* **Problem to work on**: Where in the records does the word "header" appear? Copy each line that holds it.

- - - - -

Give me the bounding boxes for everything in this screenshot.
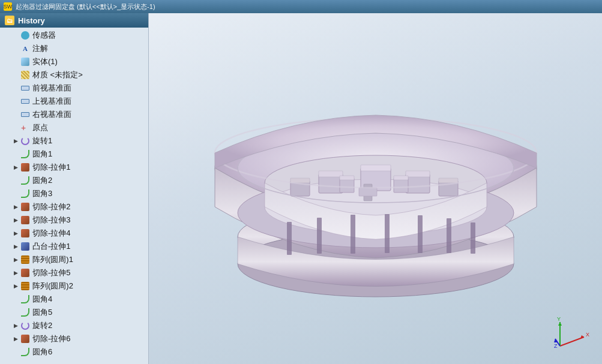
origin-icon [20,123,30,133]
tree-item-right[interactable]: 右视基准面 [0,108,148,121]
material-icon [20,70,30,80]
tree-header-label: History [18,16,45,25]
tree-label-pattern2: 阵列(圆周)2 [32,281,73,291]
expand-arrow-fillet4[interactable] [12,296,19,303]
expand-arrow-pattern2[interactable] [12,282,19,290]
tree-label-boss1: 凸台-拉伸1 [32,241,71,252]
expand-arrow-front[interactable] [12,85,19,92]
expand-arrow-sensor[interactable] [12,32,19,39]
tree-label-cut6: 切除-拉伸6 [32,333,71,344]
expand-arrow-fillet3[interactable] [12,190,19,197]
expand-arrow-top[interactable] [12,98,19,105]
tree-label-fillet3: 圆角3 [32,188,52,199]
tree-item-fillet1[interactable]: 圆角1 [0,148,148,161]
expand-arrow-solid[interactable] [12,58,19,65]
expand-arrow-origin[interactable] [12,124,19,131]
cut-icon [20,334,30,344]
pattern-icon [20,255,30,264]
svg-line-32 [560,337,584,346]
tree-label-revolve2: 旋转2 [32,320,52,331]
tree-label-cut3: 切除-拉伸3 [32,215,71,225]
svg-text:Z: Z [554,343,558,349]
expand-arrow-revolve2[interactable] [12,322,19,329]
revolve-icon [20,136,30,146]
tree-item-fillet5[interactable]: 圆角5 [0,306,148,319]
svg-rect-23 [439,178,458,183]
tree-item-cut3[interactable]: 切除-拉伸3 [0,213,148,227]
expand-arrow-cut6[interactable] [12,335,19,342]
tree-item-fillet4[interactable]: 圆角4 [0,293,148,306]
tree-label-origin: 原点 [32,122,48,133]
panel-resize-handle[interactable] [146,13,148,364]
expand-arrow-revolve1[interactable] [12,137,19,145]
tree-label-solid: 实体(1) [32,56,58,67]
expand-arrow-cut5[interactable] [12,269,19,276]
tree-item-fillet3[interactable]: 圆角3 [0,187,148,200]
expand-arrow-material[interactable] [12,71,19,79]
tree-item-cut1[interactable]: 切除-拉伸1 [0,161,148,174]
boss-icon [20,242,30,251]
svg-rect-11 [418,215,423,253]
expand-arrow-cut2[interactable] [12,203,19,210]
cut-icon [20,228,30,238]
expand-arrow-right[interactable] [12,111,19,118]
expand-arrow-fillet2[interactable] [12,177,19,184]
svg-rect-13 [471,222,475,254]
tree-item-material[interactable]: 材质 <未指定> [0,68,148,82]
svg-rect-29 [359,188,377,196]
tree-item-sensor[interactable]: 传感器 [0,29,148,42]
tree-item-top[interactable]: 上视基准面 [0,95,148,108]
expand-arrow-fillet6[interactable] [12,348,19,356]
svg-rect-15 [361,165,391,171]
expand-arrow-boss1[interactable] [12,243,19,250]
tree-label-top: 上视基准面 [32,96,71,107]
svg-marker-36 [558,322,562,326]
tree-item-pattern2[interactable]: 阵列(圆周)2 [0,279,148,293]
tree-label-fillet1: 圆角1 [32,149,52,160]
tree-item-solid[interactable]: 实体(1) [0,55,148,68]
tree-item-annotation[interactable]: A注解 [0,42,148,55]
tree-header: 🗂 History [0,13,148,28]
svg-rect-9 [351,215,355,254]
svg-rect-24 [340,178,354,192]
tree-item-cut4[interactable]: 切除-拉伸4 [0,227,148,240]
tree-label-cut5: 切除-拉伸5 [32,267,71,278]
tree-label-cut2: 切除-拉伸2 [32,201,71,212]
tree-item-front[interactable]: 前视基准面 [0,82,148,95]
tree-item-cut5[interactable]: 切除-拉伸5 [0,266,148,279]
expand-arrow-cut3[interactable] [12,216,19,224]
tree-item-revolve2[interactable]: 旋转2 [0,319,148,332]
3d-viewport[interactable]: X Y Z [149,13,602,364]
svg-text:X: X [586,332,589,338]
app-icon: SW [4,2,12,11]
tree-label-cut1: 切除-拉伸1 [32,162,71,173]
cut-icon [20,163,30,172]
tree-item-fillet6[interactable]: 圆角6 [0,345,148,359]
expand-arrow-cut1[interactable] [12,164,19,171]
expand-arrow-annotation[interactable] [12,45,19,52]
tree-label-front: 前视基准面 [32,83,71,94]
tree-item-revolve1[interactable]: 旋转1 [0,134,148,148]
cut-icon [20,215,30,225]
tree-item-pattern1[interactable]: 阵列(圆周)1 [0,253,148,266]
tree-label-annotation: 注解 [32,43,48,54]
svg-rect-27 [394,176,408,180]
tree-item-boss1[interactable]: 凸台-拉伸1 [0,240,148,253]
solid-icon [20,57,30,67]
tree-item-fillet2[interactable]: 圆角2 [0,174,148,187]
tree-item-cut6[interactable]: 切除-拉伸6 [0,332,148,345]
tree-label-cut4: 切除-拉伸4 [32,228,71,239]
tree-item-cut2[interactable]: 切除-拉伸2 [0,200,148,213]
expand-arrow-cut4[interactable] [12,230,19,237]
svg-text:Y: Y [557,316,561,322]
expand-arrow-fillet5[interactable] [12,309,19,316]
svg-rect-7 [287,222,292,255]
expand-arrow-pattern1[interactable] [12,256,19,263]
tree-content[interactable]: 传感器A注解实体(1)材质 <未指定>前视基准面上视基准面右视基准面原点旋转1圆… [0,28,148,364]
tree-item-origin[interactable]: 原点 [0,121,148,134]
expand-arrow-fillet1[interactable] [12,151,19,158]
svg-rect-19 [406,171,430,177]
svg-rect-12 [447,218,451,253]
fillet-icon [20,347,30,357]
svg-rect-8 [317,218,322,254]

- - - - -

* **Exercise result**:
tree-header-label: History [18,16,45,25]
tree-header: 🗂 History [0,13,148,28]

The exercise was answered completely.